Roberts chose the cafeteria as the location for his work because it had a broken wall clock, around which Roberts was inspired to build the mural. The school board approved his idea and he began working on the mural in the winter of 1983, finishing about three months later, just before Winter Carnival weekend according to Roberts.

The painting depicts Father Time and incorporates the broken clock into the painting as the top of his staff. Roberts said when he painted it, he was excited about the story of “The Hobbit” and that the wizard Gandalf influenced the way he personified time in his picture. He said there were “little clues” in the painting about what he was doing at the time. The names and initials of a few of his childhood girlfriends are even hidden among the stars in the painting.

He said he was “shocked” that the painting had not been painted over after so many decades.

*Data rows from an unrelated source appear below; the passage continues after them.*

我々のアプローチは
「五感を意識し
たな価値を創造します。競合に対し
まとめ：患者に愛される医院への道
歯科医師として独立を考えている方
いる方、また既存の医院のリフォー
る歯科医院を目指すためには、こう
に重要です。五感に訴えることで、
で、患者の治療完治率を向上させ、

Roberts said he hates to call himself an artist, but he was quite prolific. Along with doing pottery and painting extensively throughout the community for his job, he ended up creating a couple of other paintings in the cafeteria — an even larger 30-foot-wide, 12-foot-high mural of a Hawaiian sunset and a picture of a rock band — but these have been walled off and painted over, respectively. He has also donated a painting of his, a knight on a horse with a painter’s palette shield and paintbrush pike, to the Saranac Lake Middle School library, which he made using one of the same color palettes with which he created the Father Time painting.

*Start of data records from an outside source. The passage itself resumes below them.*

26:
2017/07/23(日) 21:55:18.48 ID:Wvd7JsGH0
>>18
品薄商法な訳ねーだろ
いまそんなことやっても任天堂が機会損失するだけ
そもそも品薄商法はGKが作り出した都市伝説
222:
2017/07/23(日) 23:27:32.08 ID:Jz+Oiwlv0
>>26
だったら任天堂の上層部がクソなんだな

His artistic abilities and mentorship from locals in the news and film production business, Neil Drew and Jake LaDuke, helped Roberts go straight from SLHS into a career that started with doing concept art and script writing for films before doing film production all across the country and around the world. He has since been on the broadcasting crews for the 1994 Winter Olympics in Lillehammer, Norway, the 1996 Summer Olympics in Atlanta, Georgia, worked on Jeopardy and Wheel of Fortune, worked on multiple notable TV programs in Hollywood — “Seinfeld,” “Cheers” and “Breaking Bad,” among others — and has been involved with major movie projects, including “Air Force” and “Spider-Man.” He started his own marketing company in 2011 and most recently, he has worked all over the world from Los Angeles to the Middle East and Egypt.

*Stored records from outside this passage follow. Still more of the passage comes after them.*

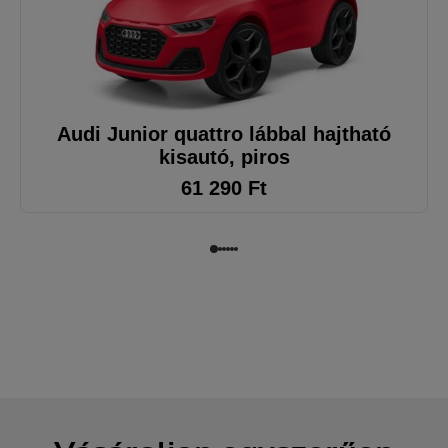
Audi Junior quattro lábbal hajtható
kisautó, piros
61 290
Ft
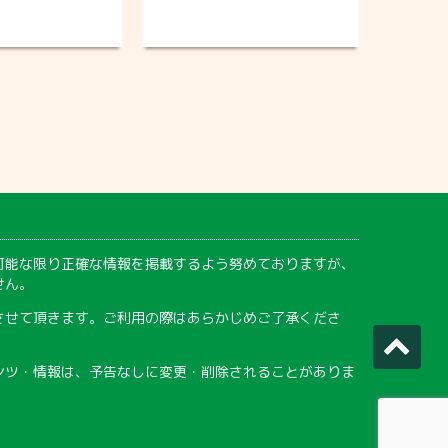
可能な限り正確な情報を掲載するよう努めておりますが、
せん。
させて頂きます。ご利用の際はあらかじめご了承くださ
ンツ・情報は、予告なしに変更・削除されることがありま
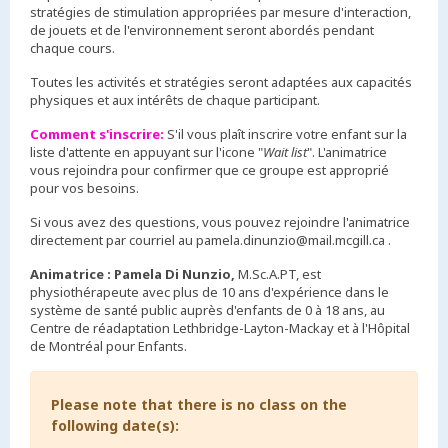
stratégies de stimulation appropriées par mesure d'interaction,
de jouets et de l'environnement seront abordés pendant
chaque cours.
Toutes les activités et stratégies seront adaptées aux capacités
physiques et aux intérêts de chaque participant.
Comment s'inscrire:
S'il vous plaît inscrire votre enfant sur la
liste d'attente en appuyant sur l'icone "
Wait list
". L'animatrice
vous rejoindra pour confirmer que ce groupe est approprié
pour vos besoins.
Si vous avez des questions, vous pouvez rejoindre l'animatrice
directement par courriel au pamela.dinunzio@mail.mcgill.ca .
Animatrice : Pamela Di Nunzio,
M.Sc.A.PT, est
physiothérapeute avec plus de 10 ans d'expérience dans le
système de santé public auprès d'enfants de 0 à 18 ans, au
Centre de réadaptation Lethbridge-Layton-Mackay et à l'Hôpital
de Montréal pour Enfants.
Please note that there is no class on the
following date(s):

Even with all that traveling, Roberts said no matter how far he is from Saranac Lake, he’ll never forget the Adirondack region where he started out. He says his wife and two kids, who were with him at the high school for the dedication Tuesday, love it here too, even though they didn’t grow up here.

“I got it all started here, I have to say. That’s why I’m dedicating this tonight. I wanted to dedicate this original sketch to all my teachers, from 1981 to 1985. They were amazing people,” he said.